Trustees in their nomination letter said Word is a constant, positive example.
“Everything she does for the school district comes from one main idea — what is best for our students,” the school board stated.
Word, who began teaching as a special education teacher in 2000, served as a vice principal at Churchill County High School from 2009-15 and then was selected as CCMS principal in 2015.
“I was surprised, shocked,” Word said upon learning of the award.
Determination for this award was based on school improvement and student achievement, unique contributions, effective professional development strategies for educational staff and innovative and successful practices which have resulted in increased student achievement in the school, district or state.
Trustees said her ability to take lead on a project, delegate to others with trust and support and be a learner were clear reasons for recognition for this award.
“Her ability to take lead on a project, delegate to others with trust and support, and be a learner are incredibly admirable and clear reasons for recognition for this award,” said the school board in its nomination. “She is a calculated risk taker, a collaborative leader and highly self-reflective. Amy is what all administrators should aspire to be.”
Word said during her tenure as a principal, she has a willingness to change, implement learning strategies and show flexibility. Furthermore, the nomination stated Word works well with staff, students and parents; goes above and beyond for people; and spends many after-work hours at school taking care of business.
“She will stop whatever task she is working on to talk with concerned or upset parents and make sure they leave knowing she is doing all that she can to deal with any concerns or issues,” trustees said.
During the last challenging school year, it was difficult to get students engaged and willing to come to school, but trustees said Word made every effort to support her students and help them achieve their educational goals.
Despite those challenges from the coronavirus, Word said there was educational growth.

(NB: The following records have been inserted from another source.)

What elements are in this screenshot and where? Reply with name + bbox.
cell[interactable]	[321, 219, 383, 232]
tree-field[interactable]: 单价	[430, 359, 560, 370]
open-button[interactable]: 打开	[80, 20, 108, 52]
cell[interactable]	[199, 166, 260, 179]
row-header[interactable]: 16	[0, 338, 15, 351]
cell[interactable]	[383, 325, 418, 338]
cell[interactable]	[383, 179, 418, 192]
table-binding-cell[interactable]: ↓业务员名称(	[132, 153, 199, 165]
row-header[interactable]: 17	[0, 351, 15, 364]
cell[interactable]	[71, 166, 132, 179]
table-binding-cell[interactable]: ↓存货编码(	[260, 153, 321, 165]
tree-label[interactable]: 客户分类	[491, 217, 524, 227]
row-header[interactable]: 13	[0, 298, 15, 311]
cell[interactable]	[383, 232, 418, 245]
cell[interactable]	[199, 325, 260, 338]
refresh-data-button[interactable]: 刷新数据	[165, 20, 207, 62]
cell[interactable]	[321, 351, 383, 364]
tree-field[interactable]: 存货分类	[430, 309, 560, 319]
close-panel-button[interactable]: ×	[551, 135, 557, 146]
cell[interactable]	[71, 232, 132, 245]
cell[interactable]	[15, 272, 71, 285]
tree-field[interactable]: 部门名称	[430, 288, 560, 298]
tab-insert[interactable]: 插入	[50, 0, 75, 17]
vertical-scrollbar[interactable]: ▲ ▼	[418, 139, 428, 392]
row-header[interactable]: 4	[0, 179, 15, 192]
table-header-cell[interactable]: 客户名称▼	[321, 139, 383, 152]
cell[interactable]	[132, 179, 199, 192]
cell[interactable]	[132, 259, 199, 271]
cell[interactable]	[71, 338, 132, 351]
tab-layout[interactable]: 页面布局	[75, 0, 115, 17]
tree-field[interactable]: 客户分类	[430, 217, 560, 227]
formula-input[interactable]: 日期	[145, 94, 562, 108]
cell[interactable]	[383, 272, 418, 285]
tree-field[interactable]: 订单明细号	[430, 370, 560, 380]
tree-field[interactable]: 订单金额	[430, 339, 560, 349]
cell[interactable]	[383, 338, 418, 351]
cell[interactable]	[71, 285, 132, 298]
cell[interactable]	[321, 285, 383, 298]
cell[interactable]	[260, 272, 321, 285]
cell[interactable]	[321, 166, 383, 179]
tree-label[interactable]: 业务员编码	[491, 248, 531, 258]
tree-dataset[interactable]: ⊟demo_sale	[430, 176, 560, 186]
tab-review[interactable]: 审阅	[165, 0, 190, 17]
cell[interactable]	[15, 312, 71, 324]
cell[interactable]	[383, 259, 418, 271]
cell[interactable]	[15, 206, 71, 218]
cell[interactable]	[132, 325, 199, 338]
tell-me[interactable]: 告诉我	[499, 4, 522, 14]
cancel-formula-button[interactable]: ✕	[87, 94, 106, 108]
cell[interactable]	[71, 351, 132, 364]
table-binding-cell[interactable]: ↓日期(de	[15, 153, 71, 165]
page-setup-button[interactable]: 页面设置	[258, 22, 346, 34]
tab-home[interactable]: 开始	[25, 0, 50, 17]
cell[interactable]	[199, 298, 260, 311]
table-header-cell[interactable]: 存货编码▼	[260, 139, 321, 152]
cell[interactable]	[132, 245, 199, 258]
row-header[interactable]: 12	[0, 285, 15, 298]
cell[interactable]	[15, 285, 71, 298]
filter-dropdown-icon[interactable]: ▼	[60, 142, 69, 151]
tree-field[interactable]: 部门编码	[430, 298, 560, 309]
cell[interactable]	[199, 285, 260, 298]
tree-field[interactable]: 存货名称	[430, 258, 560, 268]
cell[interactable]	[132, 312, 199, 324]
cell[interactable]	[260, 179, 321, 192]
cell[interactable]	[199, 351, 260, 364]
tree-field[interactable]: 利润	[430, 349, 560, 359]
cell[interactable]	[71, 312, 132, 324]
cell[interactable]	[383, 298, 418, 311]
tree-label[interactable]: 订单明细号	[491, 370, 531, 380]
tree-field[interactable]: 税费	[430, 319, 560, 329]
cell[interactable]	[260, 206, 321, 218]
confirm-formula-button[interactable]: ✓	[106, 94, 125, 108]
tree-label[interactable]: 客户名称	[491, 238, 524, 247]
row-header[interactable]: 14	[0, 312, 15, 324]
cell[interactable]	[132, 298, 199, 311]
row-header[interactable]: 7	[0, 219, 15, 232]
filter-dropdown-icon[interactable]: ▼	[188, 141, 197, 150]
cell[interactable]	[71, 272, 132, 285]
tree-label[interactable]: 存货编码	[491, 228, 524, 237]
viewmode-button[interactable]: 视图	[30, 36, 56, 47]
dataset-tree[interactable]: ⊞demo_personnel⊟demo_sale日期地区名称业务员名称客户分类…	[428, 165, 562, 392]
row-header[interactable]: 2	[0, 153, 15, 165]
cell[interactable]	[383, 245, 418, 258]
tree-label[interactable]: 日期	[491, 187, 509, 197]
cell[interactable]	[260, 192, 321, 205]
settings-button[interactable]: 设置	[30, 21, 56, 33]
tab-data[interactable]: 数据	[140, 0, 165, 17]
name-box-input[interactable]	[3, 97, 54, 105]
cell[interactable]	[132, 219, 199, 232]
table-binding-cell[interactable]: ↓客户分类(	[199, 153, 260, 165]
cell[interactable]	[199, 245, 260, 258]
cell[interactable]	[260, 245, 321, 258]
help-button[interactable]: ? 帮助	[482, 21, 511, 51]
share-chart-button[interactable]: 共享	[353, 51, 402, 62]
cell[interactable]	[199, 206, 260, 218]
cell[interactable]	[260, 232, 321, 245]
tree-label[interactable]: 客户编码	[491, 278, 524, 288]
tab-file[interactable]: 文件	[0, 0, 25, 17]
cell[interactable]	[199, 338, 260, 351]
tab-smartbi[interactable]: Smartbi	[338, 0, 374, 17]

“What improved is how we look at the learner,” she said. “Students are very different from when I first started,” she added.
Not only have students changed, but Word said the family has also changed. She said educations look at the cultural piece of the family and look at the social and emotional needs.
Word said she enjoys working with the students, and when teachers had to leave their classroom because of sickness or an appointment, she would periodically step in.
“It’s fun to be with the kids,” she said.
“I got to witness the excitement she would display when students walked through the front door,” said CCMS secretary Becky Rossback. “Even if they were late, I would hear her say, ‘We are glad you are here.’”
Word said she believes in doing everything she can to help her students succeed. According to the school district, she has personally delivered hot spots to homes of students who were without Wi-Fi, continuously works with counselors to gain a better understanding of students who are in need of extra support and relays efficiently and quickly any information that she gains from training and meetings with the district.